Ora è una vecchia mendicante, poi inscena una danza avvolgente, a tratti elegante ed a tratti erotica che la “motion capture” restituisce in una nuova forma, generata però dallo sforzo dell'uomo, anzi dell'artista che profonde tutto il suo impegno e dona tutto se stesso.
Nel mezzo della pellicola, per chi avesse smarrito la strada, un dialogo illuminante con un “ospite” che entra nella limousine/camerino: “Ti piace il lavoro che fai? Sai che alcuni non credono a quello che vedono? Cosa ti fa andare avanti?” “Continuo per il motivo per il quale ho cominciato: per la bellezza del gesto!”
L'autista (una donna/Edith Scob), che una volta era una ballerina, continua a portarlo in giro per la città, tra i palazzi e le ombre della notte che avvolgono pian piano tutto tranne le gioie, gli struggimenti e le sofferenze che continuano (o vengono interpretate e “restituite”) sul tetto dei vecchi magazzini “Samaritane” (dove troviamo Kilye Minogue” che puo' esser Eva oppure Jean, hostess oppure donna) oppure in misteriosi anfratti nascosti.
Fuma, beve, si consuma per tutto il giorno il protagonista del film di Carax, segue la sua vocazione senza poter deviare mai dal percorso, a capofitto compie la sua missione, fino al termine del giorno e della notte, quando riposeranno anche le tante autovetture che convoglieranno nel garage “Holy motors”, pronte ad “addormentarsi”, non prima di aver scambiato le loro impressioni sulla giornata (un ennesimo omaggio cinematografico al “Cars” della Pixar?).
Venti minuti si possono recuperare in vent'anni, le due ore di questo film scorrere in un attimo o esser estenuanti per tutta la durata del loro tempo: puo' accadere solo nel cinema, probabilmente!

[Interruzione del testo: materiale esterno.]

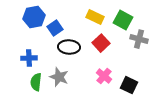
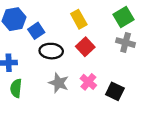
yellow rectangle: (95, 17) -> (79, 19), turned 36
green square: (123, 20) -> (123, 17), moved, turned 30
gray star: (59, 77) -> (59, 83), moved

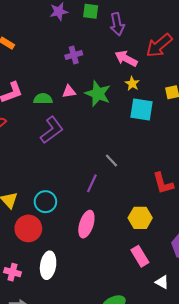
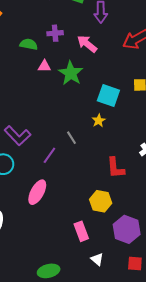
pink arrow: (126, 59) -> (87, 44), moved
yellow star: (132, 84) -> (99, 121), moved
green semicircle: (43, 99) -> (29, 44), moved
purple L-shape: (52, 130) -> (17, 136), moved, turned 72
yellow hexagon: (140, 218) -> (101, 201), moved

Una visione non basta, forse nemmeno due per poter scovare i cento omaggi e le moltissime imbeccate poetiche e del pensiero: è una sfida, un viaggio che scava oltre ogni strato del trucco e della pelle.
Ci vuole forse un po' di coraggio per mettersi in viaggio ma è un film che ad ogni minuto che passa si insinua sotto la nostra pelle e che solo i più innamorati possono “amorevolmente infliggersi” e non smetter mai di vedere sospirando.